Source material: Begin

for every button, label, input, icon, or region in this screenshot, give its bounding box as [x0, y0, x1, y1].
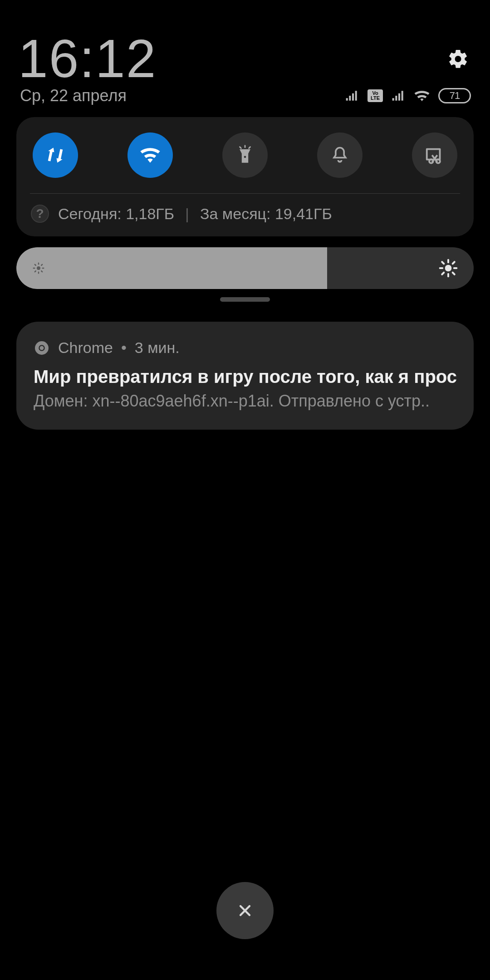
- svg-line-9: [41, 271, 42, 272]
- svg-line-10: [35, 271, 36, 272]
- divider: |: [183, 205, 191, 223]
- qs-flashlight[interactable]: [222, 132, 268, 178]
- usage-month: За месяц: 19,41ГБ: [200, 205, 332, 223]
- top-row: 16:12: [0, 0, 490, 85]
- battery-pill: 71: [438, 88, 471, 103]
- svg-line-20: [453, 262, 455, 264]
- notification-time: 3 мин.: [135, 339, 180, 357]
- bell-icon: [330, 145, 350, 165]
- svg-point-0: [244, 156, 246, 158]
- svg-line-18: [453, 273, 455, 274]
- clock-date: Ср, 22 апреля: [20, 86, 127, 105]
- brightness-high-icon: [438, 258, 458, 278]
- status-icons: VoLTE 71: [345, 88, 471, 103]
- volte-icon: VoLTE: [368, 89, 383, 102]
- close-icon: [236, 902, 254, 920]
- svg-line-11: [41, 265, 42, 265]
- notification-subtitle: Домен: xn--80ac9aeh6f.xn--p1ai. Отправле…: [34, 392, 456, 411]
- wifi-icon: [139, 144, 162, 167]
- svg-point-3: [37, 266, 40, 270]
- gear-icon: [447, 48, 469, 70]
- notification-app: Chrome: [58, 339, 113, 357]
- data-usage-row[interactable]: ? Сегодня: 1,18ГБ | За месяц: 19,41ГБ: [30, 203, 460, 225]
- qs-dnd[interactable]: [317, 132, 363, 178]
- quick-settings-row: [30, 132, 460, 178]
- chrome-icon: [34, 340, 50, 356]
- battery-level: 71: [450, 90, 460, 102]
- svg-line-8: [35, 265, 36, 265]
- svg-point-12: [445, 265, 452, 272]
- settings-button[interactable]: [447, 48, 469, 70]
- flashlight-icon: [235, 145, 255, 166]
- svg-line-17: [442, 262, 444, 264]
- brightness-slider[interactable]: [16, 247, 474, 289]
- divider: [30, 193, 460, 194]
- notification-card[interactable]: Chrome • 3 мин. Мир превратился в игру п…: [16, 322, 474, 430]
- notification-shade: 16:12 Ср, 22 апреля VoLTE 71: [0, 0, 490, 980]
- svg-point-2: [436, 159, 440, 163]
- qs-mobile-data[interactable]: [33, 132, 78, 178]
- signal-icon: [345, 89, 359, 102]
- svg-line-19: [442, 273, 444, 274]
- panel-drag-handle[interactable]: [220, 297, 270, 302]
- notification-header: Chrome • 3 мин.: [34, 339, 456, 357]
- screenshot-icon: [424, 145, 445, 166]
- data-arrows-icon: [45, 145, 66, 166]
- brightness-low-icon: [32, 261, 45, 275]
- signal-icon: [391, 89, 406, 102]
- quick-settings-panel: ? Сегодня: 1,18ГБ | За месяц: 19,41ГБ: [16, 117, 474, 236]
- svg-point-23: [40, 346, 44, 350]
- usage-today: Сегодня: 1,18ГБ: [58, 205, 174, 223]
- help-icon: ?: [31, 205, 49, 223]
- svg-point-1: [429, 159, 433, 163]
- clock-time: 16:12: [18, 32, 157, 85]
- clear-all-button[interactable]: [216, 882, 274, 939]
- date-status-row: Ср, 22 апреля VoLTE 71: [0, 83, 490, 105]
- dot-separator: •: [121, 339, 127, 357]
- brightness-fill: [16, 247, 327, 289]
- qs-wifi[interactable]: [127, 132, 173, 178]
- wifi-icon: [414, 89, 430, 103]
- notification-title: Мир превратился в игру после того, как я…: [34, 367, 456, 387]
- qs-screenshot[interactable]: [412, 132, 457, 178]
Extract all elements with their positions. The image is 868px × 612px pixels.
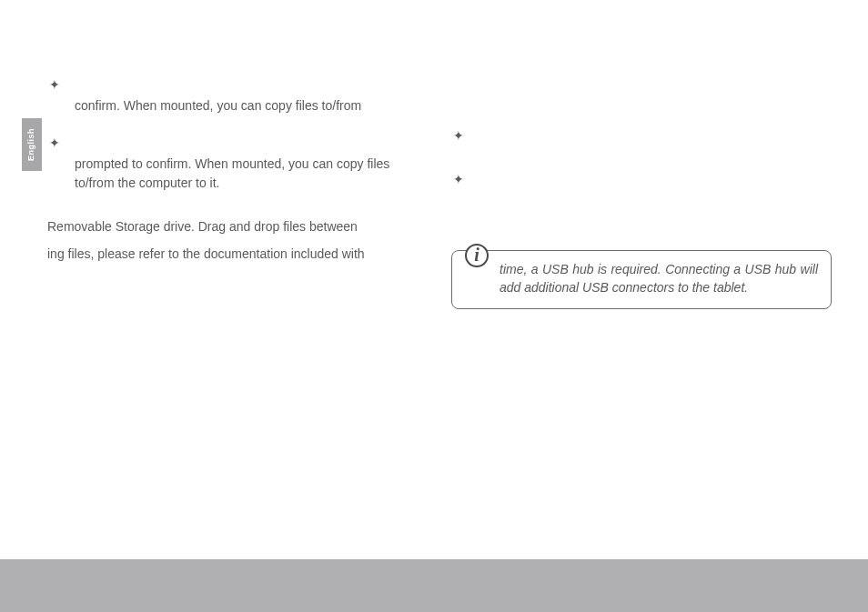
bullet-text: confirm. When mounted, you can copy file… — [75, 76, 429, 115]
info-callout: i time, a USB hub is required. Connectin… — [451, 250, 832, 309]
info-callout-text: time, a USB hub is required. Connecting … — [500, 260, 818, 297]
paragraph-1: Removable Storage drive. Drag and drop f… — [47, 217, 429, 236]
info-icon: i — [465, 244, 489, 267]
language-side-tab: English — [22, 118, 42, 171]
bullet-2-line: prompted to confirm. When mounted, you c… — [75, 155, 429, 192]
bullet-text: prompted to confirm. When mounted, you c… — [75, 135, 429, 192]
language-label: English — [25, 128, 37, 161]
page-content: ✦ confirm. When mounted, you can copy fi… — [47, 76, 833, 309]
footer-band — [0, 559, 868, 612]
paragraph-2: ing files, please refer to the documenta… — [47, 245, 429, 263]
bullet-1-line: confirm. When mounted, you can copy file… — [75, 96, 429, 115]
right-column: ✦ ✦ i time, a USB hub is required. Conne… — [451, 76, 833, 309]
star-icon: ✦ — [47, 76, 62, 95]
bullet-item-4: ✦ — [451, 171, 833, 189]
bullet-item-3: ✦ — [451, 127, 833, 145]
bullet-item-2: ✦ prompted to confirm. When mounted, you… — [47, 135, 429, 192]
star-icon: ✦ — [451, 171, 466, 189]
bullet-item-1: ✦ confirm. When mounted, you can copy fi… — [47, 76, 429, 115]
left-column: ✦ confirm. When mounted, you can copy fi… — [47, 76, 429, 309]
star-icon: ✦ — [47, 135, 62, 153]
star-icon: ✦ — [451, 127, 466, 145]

Source material: End

**Exercise**
Going through the entries above, show each line that contains "required".

**Answer to the exercise**
info-callout: i time, a USB hub is required. Connectin… — [451, 250, 832, 309]
info-callout-text: time, a USB hub is required. Connecting … — [500, 260, 818, 297]
right-column: ✦ ✦ i time, a USB hub is required. Conne… — [451, 76, 833, 309]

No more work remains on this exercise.